═══ Exercise data

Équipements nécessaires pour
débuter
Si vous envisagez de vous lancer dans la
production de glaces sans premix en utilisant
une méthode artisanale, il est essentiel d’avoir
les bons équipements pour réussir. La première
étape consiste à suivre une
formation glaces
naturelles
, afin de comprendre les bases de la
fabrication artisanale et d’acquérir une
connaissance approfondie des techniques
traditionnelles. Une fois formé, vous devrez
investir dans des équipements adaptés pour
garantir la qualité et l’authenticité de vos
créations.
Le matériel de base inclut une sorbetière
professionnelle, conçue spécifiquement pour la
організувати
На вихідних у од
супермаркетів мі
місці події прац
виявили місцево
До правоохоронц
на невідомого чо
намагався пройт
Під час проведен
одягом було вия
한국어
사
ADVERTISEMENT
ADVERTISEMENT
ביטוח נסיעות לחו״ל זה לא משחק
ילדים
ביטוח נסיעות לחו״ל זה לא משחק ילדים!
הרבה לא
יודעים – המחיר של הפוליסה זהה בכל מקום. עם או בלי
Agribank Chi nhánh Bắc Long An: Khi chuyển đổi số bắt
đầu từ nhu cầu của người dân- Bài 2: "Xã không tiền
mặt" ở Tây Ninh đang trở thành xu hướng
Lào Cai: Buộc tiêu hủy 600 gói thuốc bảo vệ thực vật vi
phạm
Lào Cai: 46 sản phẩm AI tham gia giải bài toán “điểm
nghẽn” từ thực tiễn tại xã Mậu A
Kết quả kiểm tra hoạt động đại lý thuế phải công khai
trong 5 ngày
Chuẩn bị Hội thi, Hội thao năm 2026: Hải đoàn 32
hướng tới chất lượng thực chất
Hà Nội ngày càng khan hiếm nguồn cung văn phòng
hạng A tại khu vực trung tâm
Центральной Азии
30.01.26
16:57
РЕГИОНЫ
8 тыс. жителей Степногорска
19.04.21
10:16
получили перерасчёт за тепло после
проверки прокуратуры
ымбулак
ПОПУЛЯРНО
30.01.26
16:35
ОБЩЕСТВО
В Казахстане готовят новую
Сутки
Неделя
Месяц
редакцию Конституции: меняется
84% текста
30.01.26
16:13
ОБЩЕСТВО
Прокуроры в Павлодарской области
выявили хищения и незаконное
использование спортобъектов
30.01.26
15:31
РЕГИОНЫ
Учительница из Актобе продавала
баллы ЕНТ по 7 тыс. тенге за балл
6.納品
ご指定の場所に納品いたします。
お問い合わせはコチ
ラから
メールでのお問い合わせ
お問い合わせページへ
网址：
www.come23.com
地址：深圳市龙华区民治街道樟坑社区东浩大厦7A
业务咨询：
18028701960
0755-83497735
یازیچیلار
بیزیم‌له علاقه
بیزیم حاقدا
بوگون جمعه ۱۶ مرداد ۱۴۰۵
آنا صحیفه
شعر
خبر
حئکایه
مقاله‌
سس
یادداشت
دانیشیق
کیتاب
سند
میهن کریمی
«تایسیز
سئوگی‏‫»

══════

(Activity):
Please copy, word for word, every line from the first line of the records through the line containing "fabrication artisanale et d’acquérir une", with both of those lines included and nothing else.

(Response to the task):
Équipements nécessaires pour
débuter
Si vous envisagez de vous lancer dans la
production de glaces sans premix en utilisant
une méthode artisanale, il est essentiel d’avoir
les bons équipements pour réussir. La première
étape consiste à suivre une
formation glaces
naturelles
, afin de comprendre les bases de la
fabrication artisanale et d’acquérir une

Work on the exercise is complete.